Fais de beaux rêves…

La nuit, tous les chats sont gris. Et, comme chacun sait, la nuit est le moment de la journée que les monstres privilégient pour se cacher sous les lits et faire des grimaces à nos tout-petits (et moins petits aussi). Tous les livres nous diront qu’il ne faut surtout pas dire simplement à nos enfants que ça n’existe pas, qu’il faut plutôt agir sur leur peur. Bien. Et on fait ça comment au juste ?

Voici quelques trucs testés sur des enfants de 3 et 5 ans qui ont porté leurs fruits :

  • Prenez un de leurs toutous (un loup, un ours, un lion, etc.) et mettez-le au bout de leur lit. C’est lui qui assurera la protection pour la nuit.
  • Faites faire le tour de la chambre à votre enfant. Ouvrez la porte de garde-robe. L’enfant doit dire lui-même au monstre, ou lui crier de toutes ses forces s’il préfère, de s’en aller de sa chambre, qu’il n’est pas le bienvenu et qu’il n’a pas peur de lui.
  • Remplissez une petite salière de poudre. Vous pouvez prendre de la poudre de bébé, de la farine, peu importe. Cette poudre, entre les mains de l’enfant, deviendra de la poudre magique antimonstre. Il la saupoudrera partout où il croit que c’est nécessaire. La première fois, il en mettra partout. Autour de son lit, à la porte de la garde-robe, à l’entrée de sa chambre, etc. Au fil des jours, l’utilisation de la poudre diminuera au même rythme que l’angoisse.
  • Faites-le piger son beau rêve. Mettez dans une enveloppe des petits bouts de papiers sur lesquels vous aurez noté des idées de beaux rêves en fonction de ce qu’il aime. Par exemple : « se balader dans une forêt de sucette en compagnie de petits lapins blancs et roses. » Prenez le temps d’en parler ensemble, de laisser l’imagination de l’enfant entrer dans le beau rêve. Déposez le bout de papier sous son oreiller et l’enfant dans son lit. Bisous. Bonne nuit.
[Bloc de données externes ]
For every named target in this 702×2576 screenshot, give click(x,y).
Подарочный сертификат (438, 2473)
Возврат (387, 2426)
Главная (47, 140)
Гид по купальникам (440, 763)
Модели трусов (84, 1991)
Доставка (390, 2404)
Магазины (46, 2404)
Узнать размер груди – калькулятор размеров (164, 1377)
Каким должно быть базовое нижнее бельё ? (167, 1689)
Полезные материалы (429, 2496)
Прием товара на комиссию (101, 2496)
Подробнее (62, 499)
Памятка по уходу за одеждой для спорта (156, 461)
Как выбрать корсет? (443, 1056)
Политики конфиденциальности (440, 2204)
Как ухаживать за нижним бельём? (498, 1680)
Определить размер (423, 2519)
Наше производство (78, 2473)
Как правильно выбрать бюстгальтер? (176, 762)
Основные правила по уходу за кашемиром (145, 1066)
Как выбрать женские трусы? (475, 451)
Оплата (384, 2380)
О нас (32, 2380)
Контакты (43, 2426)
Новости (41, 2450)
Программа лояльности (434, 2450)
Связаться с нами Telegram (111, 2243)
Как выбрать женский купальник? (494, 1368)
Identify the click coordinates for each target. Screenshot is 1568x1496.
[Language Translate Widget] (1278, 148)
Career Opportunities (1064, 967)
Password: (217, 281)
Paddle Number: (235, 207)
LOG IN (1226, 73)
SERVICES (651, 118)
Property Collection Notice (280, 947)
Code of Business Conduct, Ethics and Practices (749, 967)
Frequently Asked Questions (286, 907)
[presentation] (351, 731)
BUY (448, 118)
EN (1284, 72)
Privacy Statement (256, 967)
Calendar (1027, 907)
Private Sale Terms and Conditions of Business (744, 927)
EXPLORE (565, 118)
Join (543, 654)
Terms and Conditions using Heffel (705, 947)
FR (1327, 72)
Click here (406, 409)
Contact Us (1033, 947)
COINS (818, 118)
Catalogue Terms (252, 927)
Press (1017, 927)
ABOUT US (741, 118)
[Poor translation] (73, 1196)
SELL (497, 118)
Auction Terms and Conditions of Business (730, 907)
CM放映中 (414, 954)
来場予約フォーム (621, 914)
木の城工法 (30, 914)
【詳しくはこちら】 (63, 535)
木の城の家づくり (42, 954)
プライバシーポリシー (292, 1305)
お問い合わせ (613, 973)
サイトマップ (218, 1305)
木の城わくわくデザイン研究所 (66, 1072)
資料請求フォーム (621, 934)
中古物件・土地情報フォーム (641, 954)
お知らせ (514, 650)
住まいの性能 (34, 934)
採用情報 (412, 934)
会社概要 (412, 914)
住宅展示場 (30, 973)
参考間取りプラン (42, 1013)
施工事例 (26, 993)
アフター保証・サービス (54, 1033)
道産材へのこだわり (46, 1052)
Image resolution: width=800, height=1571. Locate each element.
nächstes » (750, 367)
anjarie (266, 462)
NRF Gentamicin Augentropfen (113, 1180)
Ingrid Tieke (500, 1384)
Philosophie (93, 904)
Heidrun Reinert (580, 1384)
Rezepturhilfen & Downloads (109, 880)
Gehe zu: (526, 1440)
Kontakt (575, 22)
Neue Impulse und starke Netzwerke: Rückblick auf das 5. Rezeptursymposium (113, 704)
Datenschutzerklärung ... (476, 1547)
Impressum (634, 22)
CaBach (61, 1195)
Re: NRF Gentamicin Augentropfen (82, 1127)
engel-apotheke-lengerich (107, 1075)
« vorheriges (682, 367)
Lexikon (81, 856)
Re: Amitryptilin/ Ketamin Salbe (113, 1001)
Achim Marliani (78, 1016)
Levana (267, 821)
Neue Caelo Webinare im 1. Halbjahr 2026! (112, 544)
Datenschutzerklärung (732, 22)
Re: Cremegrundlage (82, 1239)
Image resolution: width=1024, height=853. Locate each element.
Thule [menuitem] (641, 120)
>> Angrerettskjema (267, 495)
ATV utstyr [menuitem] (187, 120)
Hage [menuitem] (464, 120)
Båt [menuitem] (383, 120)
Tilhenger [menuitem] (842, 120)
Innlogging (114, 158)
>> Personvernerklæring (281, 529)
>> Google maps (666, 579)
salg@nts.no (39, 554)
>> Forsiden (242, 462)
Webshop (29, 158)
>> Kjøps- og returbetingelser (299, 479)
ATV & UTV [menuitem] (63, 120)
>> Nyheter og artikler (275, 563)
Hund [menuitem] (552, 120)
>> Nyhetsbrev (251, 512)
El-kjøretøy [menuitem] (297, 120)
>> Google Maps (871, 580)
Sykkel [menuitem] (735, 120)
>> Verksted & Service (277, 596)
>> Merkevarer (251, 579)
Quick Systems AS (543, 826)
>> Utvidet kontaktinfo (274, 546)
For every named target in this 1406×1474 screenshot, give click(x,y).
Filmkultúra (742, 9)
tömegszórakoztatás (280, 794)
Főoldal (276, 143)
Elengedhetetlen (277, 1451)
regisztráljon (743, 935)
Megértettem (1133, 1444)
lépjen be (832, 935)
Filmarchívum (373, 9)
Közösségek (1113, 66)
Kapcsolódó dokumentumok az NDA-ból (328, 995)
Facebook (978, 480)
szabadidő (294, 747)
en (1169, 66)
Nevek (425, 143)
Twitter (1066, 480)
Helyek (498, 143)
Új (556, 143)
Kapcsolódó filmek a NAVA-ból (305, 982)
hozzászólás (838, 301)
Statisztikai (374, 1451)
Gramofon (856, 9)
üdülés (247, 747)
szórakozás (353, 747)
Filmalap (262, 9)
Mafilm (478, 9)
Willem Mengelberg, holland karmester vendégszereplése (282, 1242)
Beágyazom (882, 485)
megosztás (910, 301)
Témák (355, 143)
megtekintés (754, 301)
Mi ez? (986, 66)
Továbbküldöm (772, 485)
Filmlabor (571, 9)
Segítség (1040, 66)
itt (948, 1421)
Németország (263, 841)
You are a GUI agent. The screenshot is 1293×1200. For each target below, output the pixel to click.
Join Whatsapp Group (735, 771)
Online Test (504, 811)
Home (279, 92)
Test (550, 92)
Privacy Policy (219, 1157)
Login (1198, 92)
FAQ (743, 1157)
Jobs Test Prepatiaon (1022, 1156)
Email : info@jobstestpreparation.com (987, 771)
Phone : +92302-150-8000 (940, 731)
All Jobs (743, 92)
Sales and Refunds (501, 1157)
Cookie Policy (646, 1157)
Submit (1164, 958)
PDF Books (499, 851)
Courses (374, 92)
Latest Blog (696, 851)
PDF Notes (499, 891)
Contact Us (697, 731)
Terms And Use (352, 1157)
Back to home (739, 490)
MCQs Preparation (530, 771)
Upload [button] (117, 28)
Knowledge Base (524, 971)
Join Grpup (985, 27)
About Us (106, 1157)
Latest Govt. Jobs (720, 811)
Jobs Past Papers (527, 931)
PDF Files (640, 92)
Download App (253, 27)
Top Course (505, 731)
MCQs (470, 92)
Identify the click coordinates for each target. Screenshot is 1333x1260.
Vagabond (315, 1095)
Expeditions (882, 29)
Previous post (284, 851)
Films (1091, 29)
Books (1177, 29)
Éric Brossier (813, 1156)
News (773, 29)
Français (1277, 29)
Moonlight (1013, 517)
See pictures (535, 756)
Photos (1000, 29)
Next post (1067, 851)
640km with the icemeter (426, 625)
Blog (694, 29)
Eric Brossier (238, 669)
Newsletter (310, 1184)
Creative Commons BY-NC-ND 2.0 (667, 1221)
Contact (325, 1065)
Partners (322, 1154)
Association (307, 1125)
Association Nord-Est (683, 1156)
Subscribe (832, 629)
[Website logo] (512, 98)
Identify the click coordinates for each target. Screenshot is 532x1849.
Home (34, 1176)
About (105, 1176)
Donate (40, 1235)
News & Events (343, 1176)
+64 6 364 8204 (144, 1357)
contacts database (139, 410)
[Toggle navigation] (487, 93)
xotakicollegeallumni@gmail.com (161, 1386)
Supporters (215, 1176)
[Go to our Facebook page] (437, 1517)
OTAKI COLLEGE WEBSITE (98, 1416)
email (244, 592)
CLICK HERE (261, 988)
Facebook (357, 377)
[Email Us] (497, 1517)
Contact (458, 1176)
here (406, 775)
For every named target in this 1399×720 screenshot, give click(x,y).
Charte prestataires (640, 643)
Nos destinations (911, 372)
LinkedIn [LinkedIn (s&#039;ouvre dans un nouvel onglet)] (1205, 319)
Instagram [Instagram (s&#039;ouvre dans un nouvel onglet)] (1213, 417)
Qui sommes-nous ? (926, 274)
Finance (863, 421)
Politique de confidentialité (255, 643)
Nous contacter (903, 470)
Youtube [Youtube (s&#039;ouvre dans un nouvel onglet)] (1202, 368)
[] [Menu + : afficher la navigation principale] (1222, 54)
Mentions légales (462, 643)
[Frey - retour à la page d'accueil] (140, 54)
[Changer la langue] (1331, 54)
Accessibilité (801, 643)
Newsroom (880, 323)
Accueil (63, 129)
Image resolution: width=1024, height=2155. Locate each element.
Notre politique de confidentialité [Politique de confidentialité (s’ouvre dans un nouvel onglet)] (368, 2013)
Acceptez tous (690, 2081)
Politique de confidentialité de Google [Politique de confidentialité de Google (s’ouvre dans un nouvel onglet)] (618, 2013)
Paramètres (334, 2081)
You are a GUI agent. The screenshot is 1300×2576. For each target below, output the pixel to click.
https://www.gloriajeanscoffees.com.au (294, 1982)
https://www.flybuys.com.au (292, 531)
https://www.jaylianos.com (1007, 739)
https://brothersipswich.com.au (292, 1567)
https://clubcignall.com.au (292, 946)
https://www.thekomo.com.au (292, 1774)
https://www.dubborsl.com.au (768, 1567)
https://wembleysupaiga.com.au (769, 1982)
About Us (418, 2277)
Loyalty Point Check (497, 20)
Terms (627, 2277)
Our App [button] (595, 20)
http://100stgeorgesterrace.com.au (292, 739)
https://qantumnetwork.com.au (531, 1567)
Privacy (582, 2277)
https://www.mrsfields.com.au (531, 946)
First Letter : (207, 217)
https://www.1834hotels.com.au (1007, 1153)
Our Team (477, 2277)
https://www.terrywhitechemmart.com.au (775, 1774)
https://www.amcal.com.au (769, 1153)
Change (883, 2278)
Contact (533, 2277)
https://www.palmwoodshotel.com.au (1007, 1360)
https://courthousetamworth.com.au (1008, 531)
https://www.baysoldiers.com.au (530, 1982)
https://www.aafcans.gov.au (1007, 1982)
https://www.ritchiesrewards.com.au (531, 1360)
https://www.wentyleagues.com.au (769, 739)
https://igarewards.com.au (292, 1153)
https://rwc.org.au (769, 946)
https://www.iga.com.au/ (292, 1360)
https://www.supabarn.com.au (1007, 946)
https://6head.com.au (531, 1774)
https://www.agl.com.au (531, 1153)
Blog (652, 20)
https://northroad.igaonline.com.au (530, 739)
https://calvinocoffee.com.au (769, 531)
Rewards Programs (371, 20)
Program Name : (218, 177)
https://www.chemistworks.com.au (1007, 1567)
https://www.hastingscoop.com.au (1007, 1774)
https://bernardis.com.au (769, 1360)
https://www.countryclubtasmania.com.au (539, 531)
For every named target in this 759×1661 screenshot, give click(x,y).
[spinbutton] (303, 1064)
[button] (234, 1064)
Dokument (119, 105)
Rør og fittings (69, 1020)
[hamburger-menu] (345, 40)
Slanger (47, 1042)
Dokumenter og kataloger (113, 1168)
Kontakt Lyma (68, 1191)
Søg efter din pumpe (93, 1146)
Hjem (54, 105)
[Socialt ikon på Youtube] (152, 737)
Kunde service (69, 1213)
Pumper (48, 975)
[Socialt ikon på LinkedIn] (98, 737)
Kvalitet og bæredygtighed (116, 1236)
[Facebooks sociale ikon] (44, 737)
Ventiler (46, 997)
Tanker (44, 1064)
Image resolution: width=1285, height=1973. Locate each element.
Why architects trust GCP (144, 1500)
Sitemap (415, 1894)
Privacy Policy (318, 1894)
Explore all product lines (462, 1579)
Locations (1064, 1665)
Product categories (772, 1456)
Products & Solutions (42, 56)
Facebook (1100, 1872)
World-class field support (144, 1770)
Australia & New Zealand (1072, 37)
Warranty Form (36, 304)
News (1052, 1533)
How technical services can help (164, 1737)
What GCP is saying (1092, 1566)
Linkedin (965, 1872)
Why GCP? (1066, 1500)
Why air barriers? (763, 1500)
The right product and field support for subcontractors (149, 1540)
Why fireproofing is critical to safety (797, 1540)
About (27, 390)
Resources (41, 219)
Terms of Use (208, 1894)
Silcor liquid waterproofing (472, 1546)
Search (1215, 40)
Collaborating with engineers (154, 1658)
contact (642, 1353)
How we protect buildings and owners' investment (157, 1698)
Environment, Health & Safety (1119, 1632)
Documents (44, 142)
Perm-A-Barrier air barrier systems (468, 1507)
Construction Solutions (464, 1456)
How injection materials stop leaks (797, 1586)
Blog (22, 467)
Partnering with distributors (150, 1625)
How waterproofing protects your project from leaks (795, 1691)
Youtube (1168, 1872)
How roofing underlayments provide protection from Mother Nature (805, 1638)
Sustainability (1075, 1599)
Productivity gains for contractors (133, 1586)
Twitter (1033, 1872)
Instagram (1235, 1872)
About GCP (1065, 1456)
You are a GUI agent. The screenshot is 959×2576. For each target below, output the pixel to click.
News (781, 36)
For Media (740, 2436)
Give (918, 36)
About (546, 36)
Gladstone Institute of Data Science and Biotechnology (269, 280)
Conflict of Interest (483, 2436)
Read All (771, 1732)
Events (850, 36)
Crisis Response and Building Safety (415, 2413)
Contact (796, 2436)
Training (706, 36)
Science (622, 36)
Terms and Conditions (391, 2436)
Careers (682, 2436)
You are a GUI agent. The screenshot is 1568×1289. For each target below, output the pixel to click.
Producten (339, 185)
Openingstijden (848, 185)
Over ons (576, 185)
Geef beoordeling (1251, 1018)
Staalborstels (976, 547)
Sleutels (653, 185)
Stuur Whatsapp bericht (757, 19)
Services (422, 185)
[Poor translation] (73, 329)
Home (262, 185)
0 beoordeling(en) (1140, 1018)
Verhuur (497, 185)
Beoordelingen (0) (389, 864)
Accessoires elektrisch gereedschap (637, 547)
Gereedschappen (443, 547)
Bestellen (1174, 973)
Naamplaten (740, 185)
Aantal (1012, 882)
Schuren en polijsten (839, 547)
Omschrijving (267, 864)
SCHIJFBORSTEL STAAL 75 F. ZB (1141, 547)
En agissant sur sa peur, l’enfant l’apprivoise. Un méchant lion rugissant une fois dompté n’est rien de plus qu’un gros minou. C’est quand même bien moins impressionnant. Les deux enfants qui ont testé ces trucs n’ont conservé, après quelque temps, que la pige des beaux rêves. C’est un moment de la routine du dodo qui est attendu. Et, chaque matin, nous avons droit au récit rocambolesque de la chevauchée intrépide ou de la cueillette de pâquerettes. Avouons-le. C’est beaucoup plus joli que la peur des monstres.